I've been looking at some of the Dorje Shugden / Dalai Lama videos on YouTube on reading the comments with interest... also checking in on very tibetan forums like phayul where the opinions for Dalai Lama and against Dorje Shugden are very, very strong.
I guess it is easy to just get very frustrated with them and even angry, for the accusations they make against DS practitioners - they say things like all DS practitioners are all from China/ being supported by China / wish to harm the Dalai Lama / are cultists / are receiving money from China to defame the dalai lama and threaten Tibetan independence.
Sometimes, it's just so plain ridiculous that it becomes easier to just ignore them and move on to another video!
However, I have been trying to understand where they are coming and what kind of angst or suffering they may be going through themselves... and therefore, how we might be able to lend support or more understanding to them, and open up more channels of dialogue, respect and harmony.
From what I have gathered, these people - usually Tibetan – really are in a lot of angst about having lost their country and having to face the growing likelihood that they will never get it back.
They do have a lot of faith in the dalai lama and do very much believe what he says and teaches. Remember that this is a culture that is brought up to have a lot of very deeply embedded and natural faith and belief in the lamas, and are not brought up to really question them in the way we do. When the dalai says that DS practice threatens the Tibetan cause and his life, they REALLY DO BELIEVE IT. It is perhaps just quite a simple equation for them where they are probably thinking, “Our lama has already told us this is harmful for our people and his life – so why are people still practicing it?”. It is simplistic perhaps, but this is their truth, their reality. It could be as “simple” for them as it is for us who think “but our lamas have given us this sacred practice, how can I just abandon this commitment?”

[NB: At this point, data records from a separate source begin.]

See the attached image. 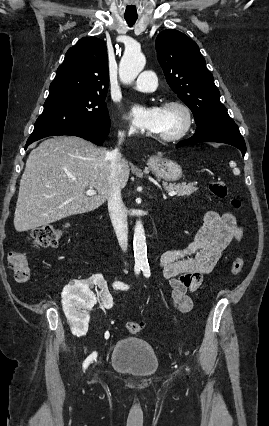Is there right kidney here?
<instances>
[{
  "label": "right kidney",
  "mask_w": 269,
  "mask_h": 426,
  "mask_svg": "<svg viewBox=\"0 0 269 426\" xmlns=\"http://www.w3.org/2000/svg\"><path fill=\"white\" fill-rule=\"evenodd\" d=\"M93 286L96 290H102L99 293L102 298L97 302L91 291ZM61 291L63 310L69 323L81 328L83 333L87 331L89 322L86 310L92 308L95 303V307L100 311H111L113 307V297L108 294L107 284L102 275L92 276L82 281H69L68 286L63 287Z\"/></svg>",
  "instance_id": "right-kidney-1"
}]
</instances>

These people do seem to find China a very, very huge threat to them (as can be seen by many of their comments on youtube videos). I have met Tibetans who grew up in Tibet with a lot of discrimination and mistreatment by the Chinese, and this painful past is still very raw for them, for sure. That is a reality for them and I think it is not that they are trying to just accuse accuse accuse without grounds, but they maybe just don’t want this side of what Tibetans have experienced to be watered down and forgotten about.
The DS issues becomes very much mixed in with all this as, to them, it is about whether they can get their country back or not, be able to live in their own country without discrimination or not. Perhaps for them, it is about having experienced discrimination and the deep suffering of losing their country/people and seeing DS practice (according to what DL has explained) as something that prolongs and perpetuates this suffering, of themselves having to live in someone else’s country, and of their fellow people who continue experiencing discrimination within their “own” country of Tibet. It could be as “simple” as them looking upon DS practitioners and thinking, “Dalai lama has already said that this practice affects us being able to get back our country. We have suffered so much already so why are you allowing it to continue?”
Taking these points into account, and remembering that for these people, this is their truth and their reality (no matter how illogical / unaligned to Dharma logic and teachings it may seem), how can we work with or even begin to talk to them in a way that would foster more understanding and peace? Dalai Lama and TGIE will maintain a very strong stance, but on the level of practitioner-to-practitioner or even just human-to-human, how can we begin to approach them with more kindness and empathy to build respect and understanding?